━━━ Listed entries

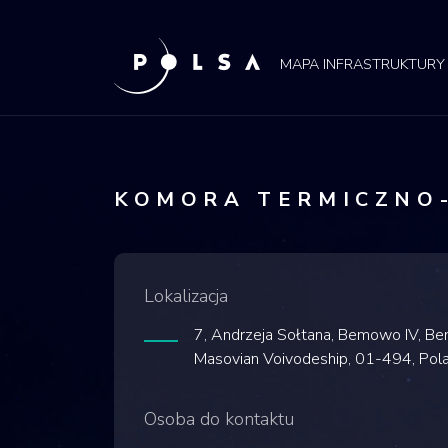
POLSA
MAPA
MAPA INFRASTRUKTURY
KOMORA TERMICZNO
Lokalizacja
7, Andrzeja Sołtana, Bemowo IV, 
Masovian Voivodeship, 01-494, Pol
Osoba do kontaktu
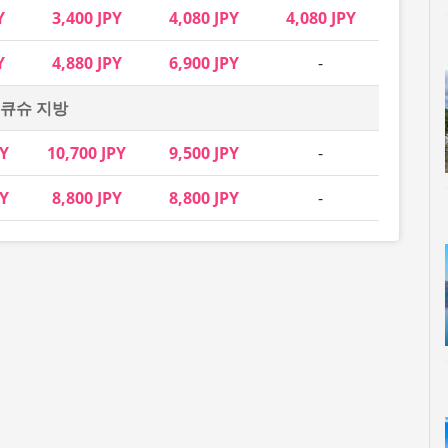
Y
3,400 JPY
4,080 JPY
4,080 JPY
Y
4,880 JPY
6,900 JPY
-
큐슈 지방
PY
10,700 JPY
9,500 JPY
-
PY
8,800 JPY
8,800 JPY
-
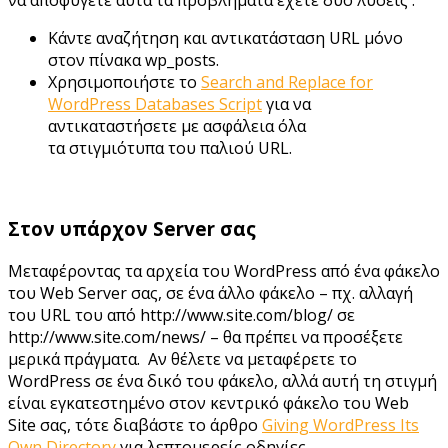
να αποφύγετε αυτά τα προβλήματα έχετε δύο λύσεις :
Κάντε αναζήτηση και αντικατάσταση URL μόνο
στον πίνακα wp_posts.
Χρησιμοποιήστε το
Search and Replace for
WordPress Databases Script
για να
αντικαταστήσετε με ασφάλεια όλα
τα στιγμιότυπα του παλιού URL.
Στον υπάρχον Server σας
Μεταφέροντας τα αρχεία του WordPress από ένα φάκελο
του Web Server σας, σε ένα άλλο φάκελο – πχ. αλλαγή
του URL του από http://www.site.com/blog/ σε
http://www.site.com/news/ – θα πρέπει να προσέξετε
μερικά πράγματα. Αν θέλετε να μεταφέρετε το
WordPress σε ένα δικό του φάκελο, αλλά αυτή τη στιγμή
είναι εγκατεστημένο στον κεντρικό φάκελο του Web
Site σας, τότε διαβάστε το άρθρο
Giving WordPress Its
Own Directory
για λεπτομερείς οδηγίες.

━━━━━━

● Exercise prompt: Quote every entry exactly, with the pictures omitted.

● Task response:
POLSA
MAPA
MAPA INFRASTRUKTURY
KOMORA TERMICZNO
Lokalizacja
7, Andrzeja Sołtana, Bemowo IV, 
Masovian Voivodeship, 01-494, Pol
Osoba do kontaktu
Y
3,400 JPY
4,080 JPY
4,080 JPY
Y
4,880 JPY
6,900 JPY
-
큐슈 지방
PY
10,700 JPY
9,500 JPY
-
PY
8,800 JPY
8,800 JPY
-
να αποφύγετε αυτά τα προβλήματα έχετε δύο λύσεις :
Κάντε αναζήτηση και αντικατάσταση URL μόνο
στον πίνακα wp_posts.
Χρησιμοποιήστε το
Search and Replace for
WordPress Databases Script
για να
αντικαταστήσετε με ασφάλεια όλα
τα στιγμιότυπα του παλιού URL.
Στον υπάρχον Server σας
Μεταφέροντας τα αρχεία του WordPress από ένα φάκελο
του Web Server σας, σε ένα άλλο φάκελο – πχ. αλλαγή
του URL του από http://www.site.com/blog/ σε
http://www.site.com/news/ – θα πρέπει να προσέξετε
μερικά πράγματα. Αν θέλετε να μεταφέρετε το
WordPress σε ένα δικό του φάκελο, αλλά αυτή τη στιγμή
είναι εγκατεστημένο στον κεντρικό φάκελο του Web
Site σας, τότε διαβάστε το άρθρο
Giving WordPress Its
Own Directory
για λεπτομερείς οδηγίες.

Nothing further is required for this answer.